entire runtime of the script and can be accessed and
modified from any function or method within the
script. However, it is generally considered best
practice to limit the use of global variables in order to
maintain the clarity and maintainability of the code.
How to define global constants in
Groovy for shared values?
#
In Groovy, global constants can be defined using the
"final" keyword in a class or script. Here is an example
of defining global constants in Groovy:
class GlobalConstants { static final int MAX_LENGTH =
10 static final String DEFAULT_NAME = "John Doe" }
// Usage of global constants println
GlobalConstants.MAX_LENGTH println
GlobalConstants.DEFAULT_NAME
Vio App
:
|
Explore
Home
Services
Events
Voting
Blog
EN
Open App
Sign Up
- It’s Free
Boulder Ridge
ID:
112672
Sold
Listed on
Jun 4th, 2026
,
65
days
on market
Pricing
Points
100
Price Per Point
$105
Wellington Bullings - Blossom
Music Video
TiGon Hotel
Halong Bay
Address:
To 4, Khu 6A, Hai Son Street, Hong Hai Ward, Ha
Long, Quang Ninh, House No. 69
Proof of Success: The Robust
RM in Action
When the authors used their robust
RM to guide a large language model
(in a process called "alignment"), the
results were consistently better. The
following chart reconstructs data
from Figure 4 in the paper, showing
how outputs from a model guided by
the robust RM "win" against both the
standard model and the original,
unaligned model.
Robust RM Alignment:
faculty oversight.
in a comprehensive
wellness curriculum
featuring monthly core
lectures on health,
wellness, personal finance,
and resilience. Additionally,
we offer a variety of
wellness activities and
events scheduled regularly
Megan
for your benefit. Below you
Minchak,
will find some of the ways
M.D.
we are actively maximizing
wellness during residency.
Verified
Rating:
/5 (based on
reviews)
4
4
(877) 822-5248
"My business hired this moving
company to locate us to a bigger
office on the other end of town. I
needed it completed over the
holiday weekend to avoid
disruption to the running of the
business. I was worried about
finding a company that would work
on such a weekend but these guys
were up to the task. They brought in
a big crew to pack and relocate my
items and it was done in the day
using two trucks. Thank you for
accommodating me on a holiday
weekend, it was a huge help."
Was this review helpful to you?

• • • • •

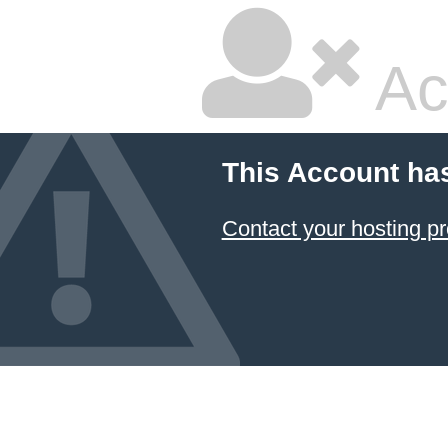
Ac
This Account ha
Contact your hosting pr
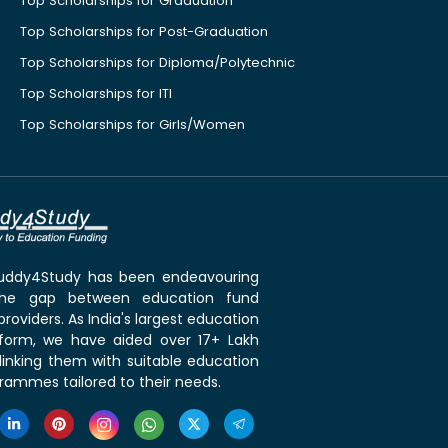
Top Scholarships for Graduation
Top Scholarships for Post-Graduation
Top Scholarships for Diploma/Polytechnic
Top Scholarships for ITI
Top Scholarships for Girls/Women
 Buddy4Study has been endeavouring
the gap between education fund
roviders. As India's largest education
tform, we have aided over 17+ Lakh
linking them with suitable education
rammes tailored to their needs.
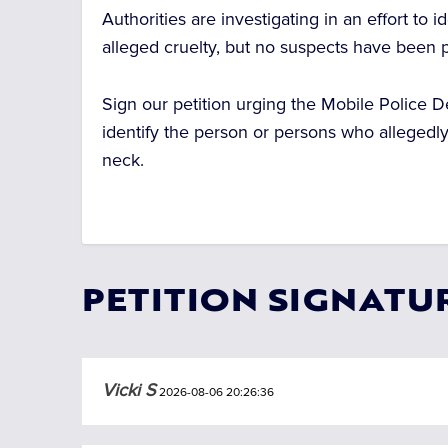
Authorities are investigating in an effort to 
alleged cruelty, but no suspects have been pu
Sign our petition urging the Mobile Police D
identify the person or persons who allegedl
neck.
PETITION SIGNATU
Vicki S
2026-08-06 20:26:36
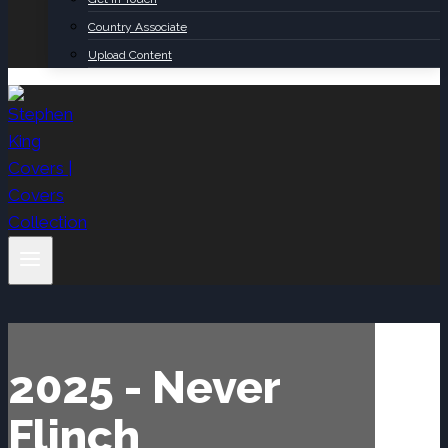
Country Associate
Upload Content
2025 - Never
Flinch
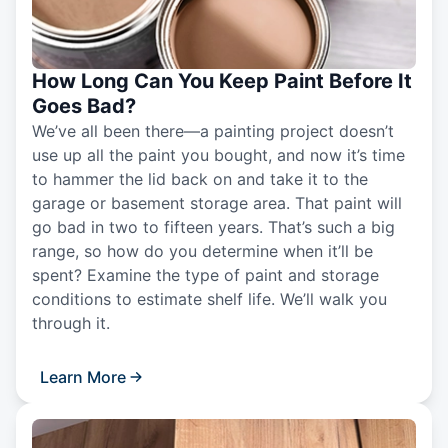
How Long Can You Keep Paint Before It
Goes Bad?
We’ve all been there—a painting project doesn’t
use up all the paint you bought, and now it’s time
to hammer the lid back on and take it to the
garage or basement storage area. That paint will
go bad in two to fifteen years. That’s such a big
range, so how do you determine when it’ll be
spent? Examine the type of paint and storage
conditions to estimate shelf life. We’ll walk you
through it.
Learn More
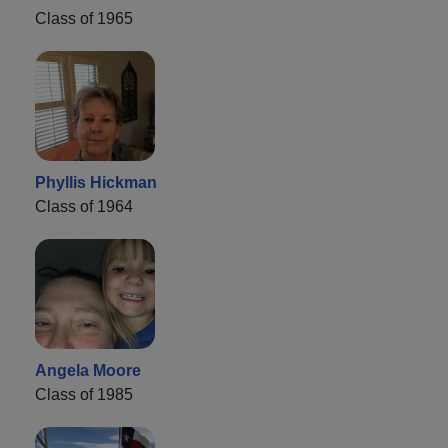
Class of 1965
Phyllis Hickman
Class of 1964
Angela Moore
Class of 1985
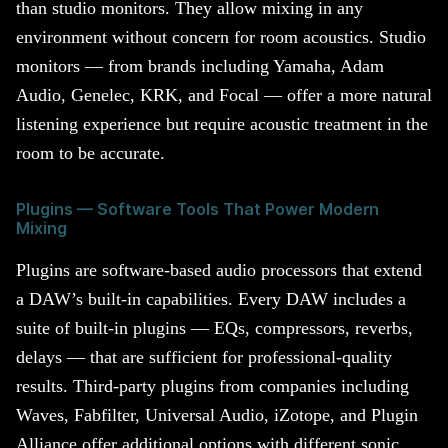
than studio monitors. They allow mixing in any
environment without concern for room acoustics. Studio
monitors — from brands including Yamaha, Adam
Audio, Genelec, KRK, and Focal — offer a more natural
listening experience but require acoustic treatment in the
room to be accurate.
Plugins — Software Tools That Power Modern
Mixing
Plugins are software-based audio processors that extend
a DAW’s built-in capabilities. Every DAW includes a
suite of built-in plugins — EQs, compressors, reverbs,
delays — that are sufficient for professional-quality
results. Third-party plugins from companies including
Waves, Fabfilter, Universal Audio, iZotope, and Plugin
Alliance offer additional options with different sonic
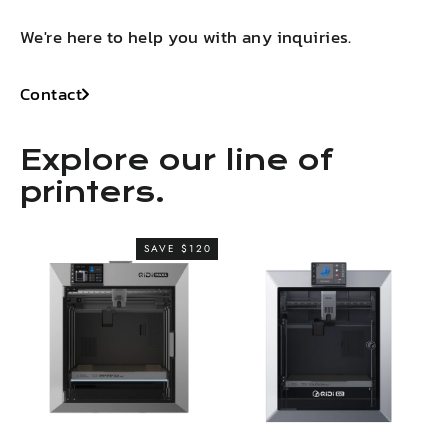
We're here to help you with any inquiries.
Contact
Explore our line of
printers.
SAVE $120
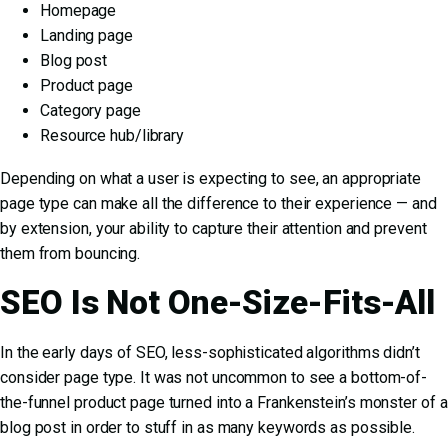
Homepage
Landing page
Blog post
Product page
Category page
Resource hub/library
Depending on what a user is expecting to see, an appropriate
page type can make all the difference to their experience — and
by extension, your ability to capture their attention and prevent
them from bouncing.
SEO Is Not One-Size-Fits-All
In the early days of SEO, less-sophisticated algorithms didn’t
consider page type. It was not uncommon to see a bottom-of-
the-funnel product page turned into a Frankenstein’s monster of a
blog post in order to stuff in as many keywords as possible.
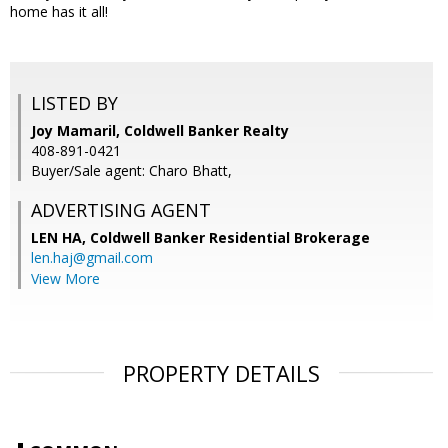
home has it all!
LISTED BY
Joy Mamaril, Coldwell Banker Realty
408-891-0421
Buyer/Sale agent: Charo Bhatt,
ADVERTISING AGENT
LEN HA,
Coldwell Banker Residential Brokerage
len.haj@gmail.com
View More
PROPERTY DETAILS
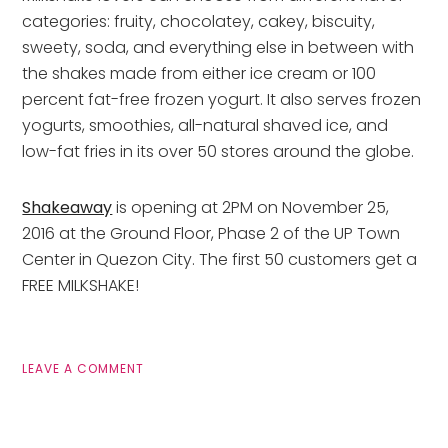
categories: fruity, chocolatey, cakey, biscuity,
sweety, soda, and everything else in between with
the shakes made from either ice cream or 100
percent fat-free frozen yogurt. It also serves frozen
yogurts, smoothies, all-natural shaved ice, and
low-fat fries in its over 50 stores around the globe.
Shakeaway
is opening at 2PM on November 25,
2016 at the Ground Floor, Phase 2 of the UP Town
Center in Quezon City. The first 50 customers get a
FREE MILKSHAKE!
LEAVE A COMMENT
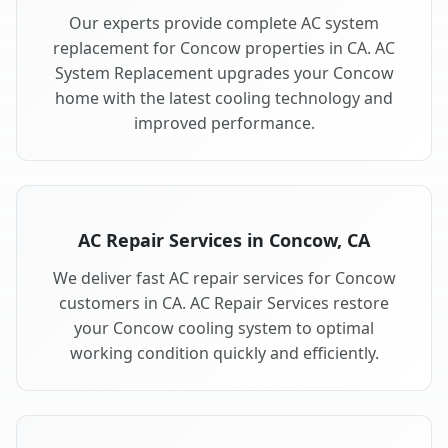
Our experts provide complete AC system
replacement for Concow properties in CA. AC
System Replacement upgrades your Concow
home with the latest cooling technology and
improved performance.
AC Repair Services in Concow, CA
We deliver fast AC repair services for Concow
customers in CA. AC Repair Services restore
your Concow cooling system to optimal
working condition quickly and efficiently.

• • • • •

◆ **WHAT YOU WILL DO**
The response should hold exactly the lines starting at the line with "entire runtime of" and ending at the line with "featuring monthly core", and no other line of the material above.

◆ **EXERCISE SOLUTION**
entire runtime of the script and can be accessed and
modified from any function or method within the
script. However, it is generally considered best
practice to limit the use of global variables in order to
maintain the clarity and maintainability of the code.
How to define global constants in
Groovy for shared values?
#
In Groovy, global constants can be defined using the
"final" keyword in a class or script. Here is an example
of defining global constants in Groovy:
class GlobalConstants { static final int MAX_LENGTH =
10 static final String DEFAULT_NAME = "John Doe" }
// Usage of global constants println
GlobalConstants.MAX_LENGTH println
GlobalConstants.DEFAULT_NAME
Vio App
:
|
Explore
Home
Services
Events
Voting
Blog
EN
Open App
Sign Up
- It’s Free
Boulder Ridge
ID:
112672
Sold
Listed on
Jun 4th, 2026
,
65
days
on market
Pricing
Points
100
Price Per Point
$105
Wellington Bullings - Blossom
Music Video
TiGon Hotel
Halong Bay
Address:
To 4, Khu 6A, Hai Son Street, Hong Hai Ward, Ha
Long, Quang Ninh, House No. 69
Proof of Success: The Robust
RM in Action
When the authors used their robust
RM to guide a large language model
(in a process called "alignment"), the
results were consistently better. The
following chart reconstructs data
from Figure 4 in the paper, showing
how outputs from a model guided by
the robust RM "win" against both the
standard model and the original,
unaligned model.
Robust RM Alignment:
faculty oversight.
in a comprehensive
wellness curriculum
featuring monthly core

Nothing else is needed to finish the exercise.